• _WHAT TO DO_
Could you repeat the entries below exactly, but only from the line with "Flush joint cover" through the line with "Lactate Dehydrogen", and without any picture?

• _SOURCE DATA_
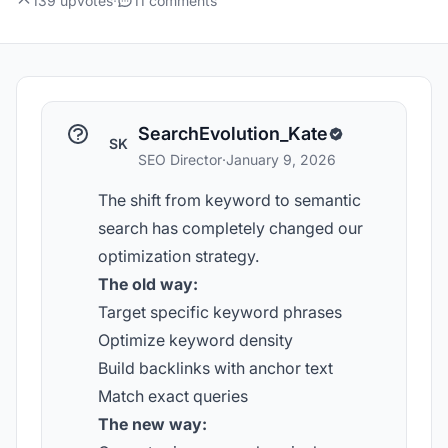
139 upvotes
·
11 comments
SearchEvolution_Kate
SK
SEO Director
·
January 9, 2026
The shift from keyword to semantic
search has completely changed our
optimization strategy.
The old way:
Target specific keyword phrases
Optimize keyword density
Build backlinks with anchor text
Match exact queries
The new way:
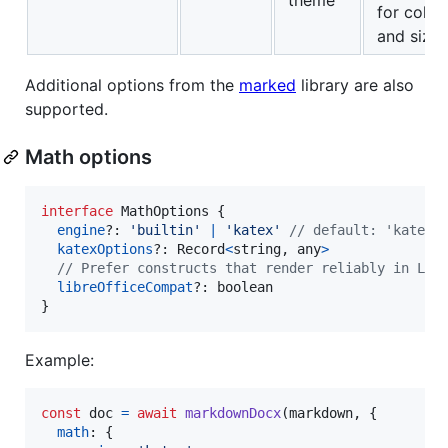
for color
and sizes
Additional options from the
marked
library are also
supported.
Math options
interface
MathOptions
{
engine
?: 
'builtin'
|
'katex'
// default: 'katex'
katexOptions
?: 
Record
<
string
,
any
>
// Prefer constructs that render reliably in Lib
libreOfficeCompat
?: 
boolean
}
Example:
const
doc
=
await
markdownDocx
(
markdown
,
{
math
: 
{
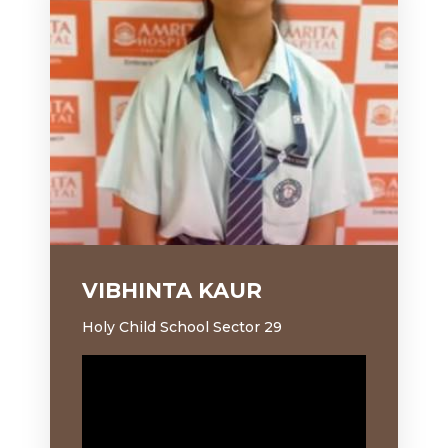
VIBHINTA KAUR
S
Holy Child School Sector 29
Ho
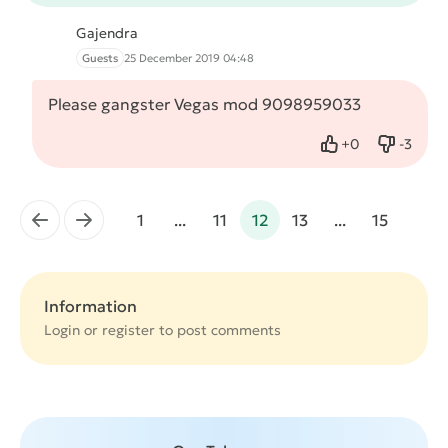
Gajendra
Guests
25 December 2019 04:48
Please gangster Vegas mod 9098959033
+
0
-
3
Like
Dislike
←
→
1
...
11
12
13
...
15
Information
Login or
register
to post comments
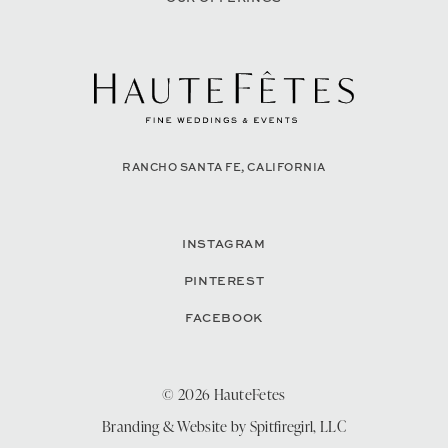
RANCHO SANTA FE, CALIFORNIA
INSTAGRAM
PINTEREST
FACEBOOK
© 2026 HauteFetes
Branding & Website by
Spitfiregirl, LLC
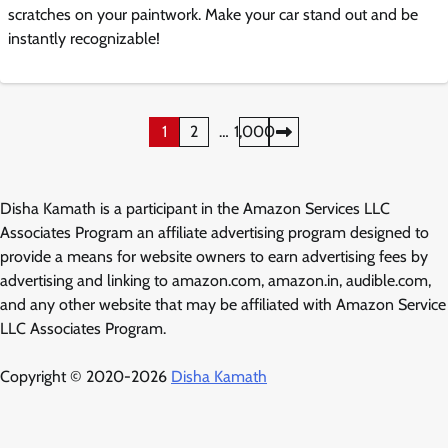
scratches on your paintwork. Make your car stand out and be
instantly recognizable!
Posts
1
2
…
1,000
pagination
Disha Kamath is a participant in the Amazon Services LLC
Associates Program an affiliate advertising program designed to
provide a means for website owners to earn advertising fees by
advertising and linking to amazon.com, amazon.in, audible.com,
and any other website that may be affiliated with Amazon Service
LLC Associates Program.
Copyright © 2020-2026
Disha Kamath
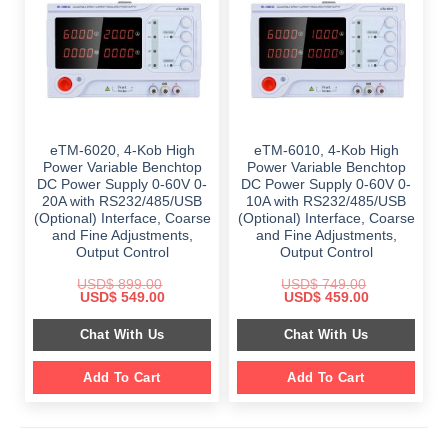
eTM-6020, 4-Kob High
eTM-6010, 4-Kob High
Power Variable Benchtop
Power Variable Benchtop
DC Power Supply 0-60V 0-
DC Power Supply 0-60V 0-
20A with RS232/485/USB
10A with RS232/485/USB
(Optional) Interface, Coarse
(Optional) Interface, Coarse
and Fine Adjustments,
and Fine Adjustments,
Output Control
Output Control
USD$
899.00
USD$
749.00
Original
Current
Original
Current
USD$
549.00
USD$
459.00
price
price
price
price
was:
is:
was:
is:
Chat With Us
Chat With Us
$ 899.00.
$ 549.00.
$ 749.00.
$ 459.00.
Add To Cart
Add To Cart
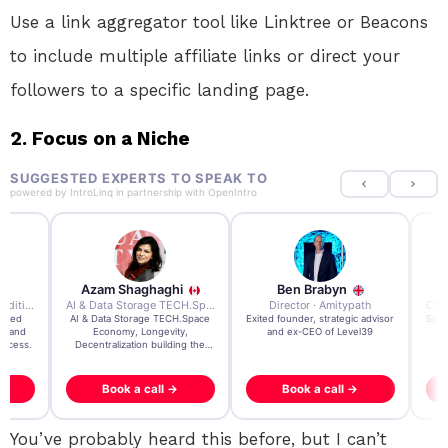
Use a link aggregator tool like Linktree or Beacons
to include multiple affiliate links or direct your
followers to a specific landing page.
2. Focus on a Niche
SUGGESTED EXPERTS TO SPEAK TO
powered by
IntroLinq
in partnership with
OpenIntro
Azam Shaghaghi
Ben Brabyn
7x Founder · Ecom Expedition
AI & Data Storage TECH.Space · Palo Alto Ai Research Lab
Director · Amitypath
rated
AI & Data Storage TECH.Space
Exited founder, strategic advisor
Seri
e and
Economy, Longevity,
and ex-CEO of Level39
gr
uccess.
Decentralization building the
impossible
Book a call →
Book a call →
You’ve probably heard this before, but I can’t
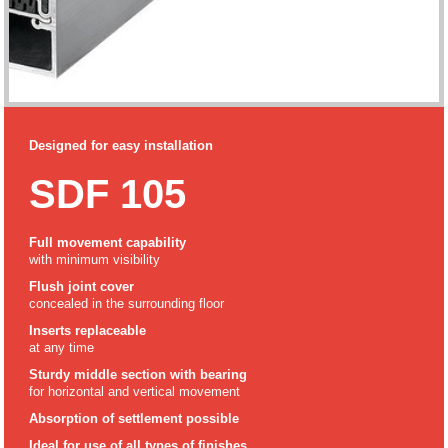
Designed for easy installation
SDF 105
Full movement capability
with minimum visibility
Flush joint cover
concealed in the surrounding floor
Inserts replaceable
at any time
Sturdy middle section with bearing
for horizontal and vertical movement
Absorption of settlement possible
Ideal for use of all types of finishes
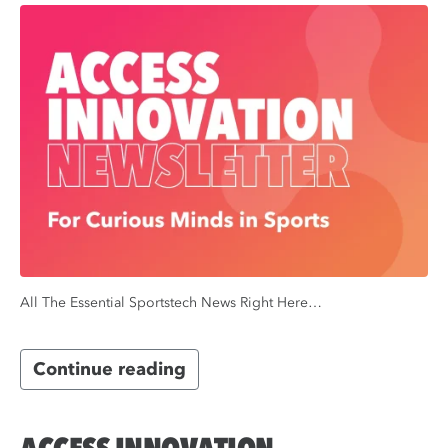
All The Essential Sportstech News Right Here…
Continue reading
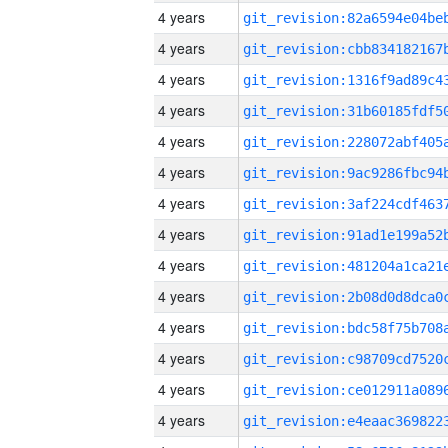
4 years
4 years
4 years
4 years
4 years
4 years
4 years
4 years
4 years
4 years
4 years
4 years
4 years
4 years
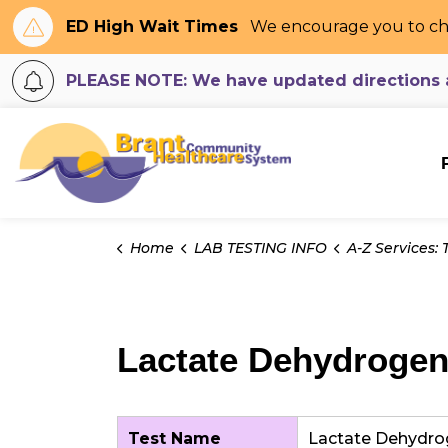
ED High Wait Times
We encourage you to ch
PLEASE NOTE: We have updated directions an
Brant Community H
Home
LAB TESTING INFO
A-Z Services: Tes
Lactate Dehydrogen
Test Name
Lactate Dehydro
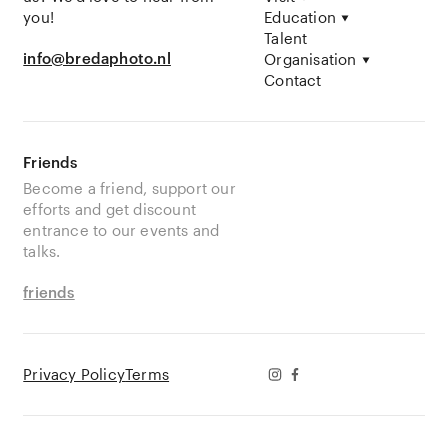
you!
Education
Talent
info@bredaphoto.nl
Organisation
Contact
Friends
Become a friend, support our
efforts and get discount
entrance to our events and
talks.
friends
Privacy Policy
Terms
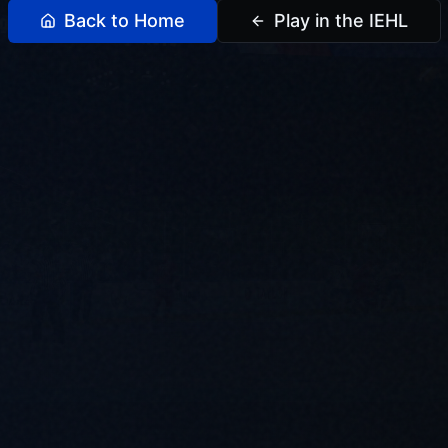
Back to Home
Play in the IEHL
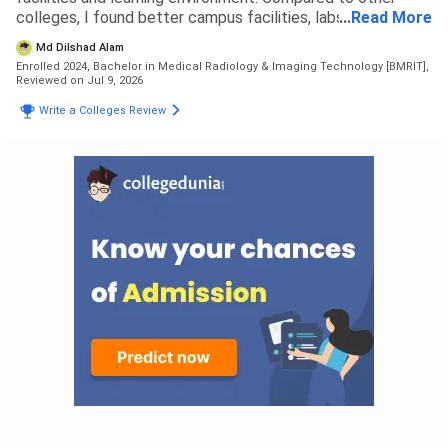
colleges, I found better campus facilities, labs and
...
Read More
opportunities here. I did not face any rejection from other
Md Dilshad Alam
colleges, I selected this based on my preference. The
Enrolled 2024, Bachelor in Medical Radiology & Imaging Technology [BMRIT],
admission process was simple. For B.Sc Radiology,
Reviewed on Jul 9, 2026
eligibility was based on 12th with science stream as per
Write a Colleges Review
university criteria. The overall admission experience was
smooth and easy.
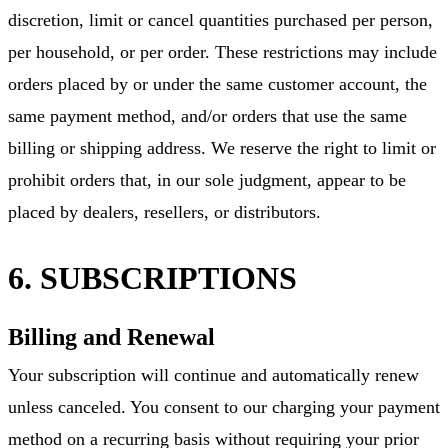
discretion, limit or cancel quantities purchased per person,
per household, or per order. These restrictions may include
orders placed by or under the same customer account, the
same payment method, and/or orders that use the same
billing or shipping address. We reserve the right to limit or
prohibit orders that, in our sole judgment, appear to be
placed by dealers, resellers, or distributors.
6. SUBSCRIPTIONS
Billing and Renewal
Your subscription will continue and automatically renew
unless canceled. You consent to our charging your payment
method on a recurring basis without requiring your prior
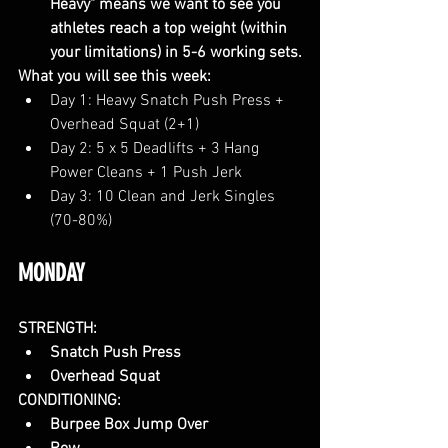
Heavy" means we want to see you 
athletes reach a top weight (within 
your limitations) in 5-6 working sets.
What you will see this week:
Day 1: Heavy Snatch Push Press + 
Overhead Squat (2+1)
Day 2: 5 x 5 Deadlifts + 3 Hang 
Power Cleans + 1 Push Jerk
Day 3: 10 Clean and Jerk Singles 
(70-80%)
MONDAY
STRENGTH:
Snatch Push Press
Overhead Squat
CONDITIONING:
Burpee Box Jump Over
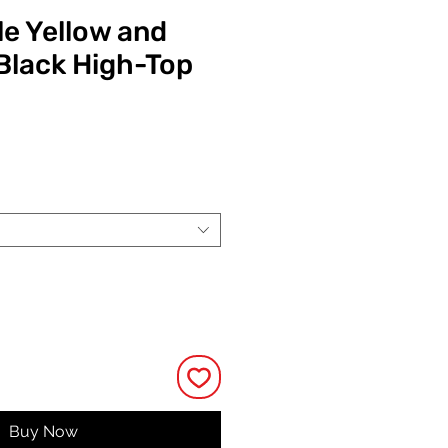
e Yellow and
Black High-Top
ice
Buy Now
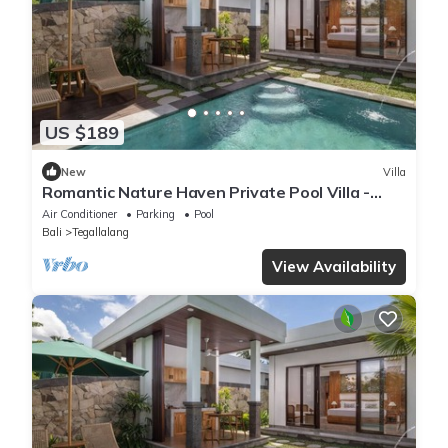
US $189
New
Villa
Romantic Nature Haven Private Pool Villa -
Jungle View at North Ubud
Air Conditioner
Parking
Pool
Bali
Tegallalang
View Availability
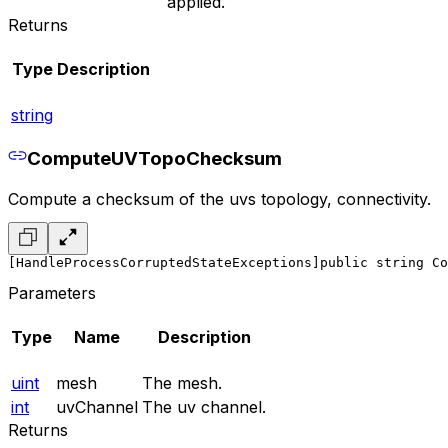
applied.
Returns
Type
Description
string
ComputeUVTopoChecksum
Compute a checksum of the uvs topology, connectivity.
[HandleProcessCorruptedStateExceptions]
public string Co
Parameters
Type
Name
Description
uint
mesh
The mesh.
int
uvChannel
The uv channel.
Returns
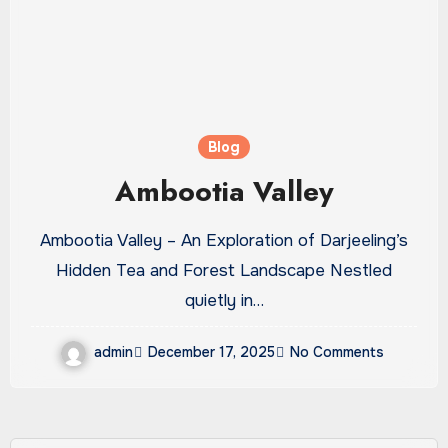
Blog
Ambootia Valley
Ambootia Valley – An Exploration of Darjeeling’s
Hidden Tea and Forest Landscape Nestled
quietly in…
admin
December 17, 2025
No Comments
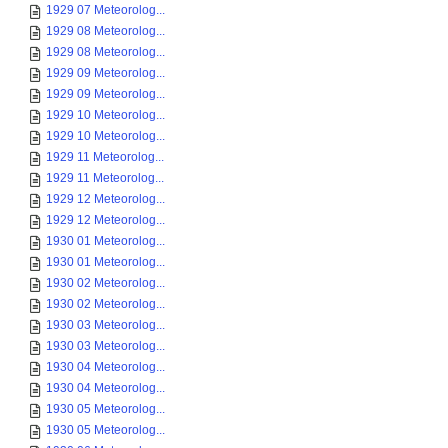
1929 07 Meteorolog...
1929 08 Meteorolog...
1929 08 Meteorolog...
1929 09 Meteorolog...
1929 09 Meteorolog...
1929 10 Meteorolog...
1929 10 Meteorolog...
1929 11 Meteorolog...
1929 11 Meteorolog...
1929 12 Meteorolog...
1929 12 Meteorolog...
1930 01 Meteorolog...
1930 01 Meteorolog...
1930 02 Meteorolog...
1930 02 Meteorolog...
1930 03 Meteorolog...
1930 03 Meteorolog...
1930 04 Meteorolog...
1930 04 Meteorolog...
1930 05 Meteorolog...
1930 05 Meteorolog...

• _REPLY_
Flush joint cover
concealed in the surrounding floor
Inserts replaceable
at any time
Sturdy middle section with bearing
for horizontal and vertical movement
Absorption of settlement possible
Ideal for use of all types of finishes
All The Essential Sportstech News Right Here…
Continue reading
4 years
4 years
4 years
4 years
4 years
4 years
4 years
4 years
4 years
4 years
4 years
4 years
4 years
4 years
ED High Wait Times
We encourage you to ch
PLEASE NOTE: We have updated directions an
Brant Community H
Home
LAB TESTING INFO
A-Z Services: Tes
Lactate Dehydrogen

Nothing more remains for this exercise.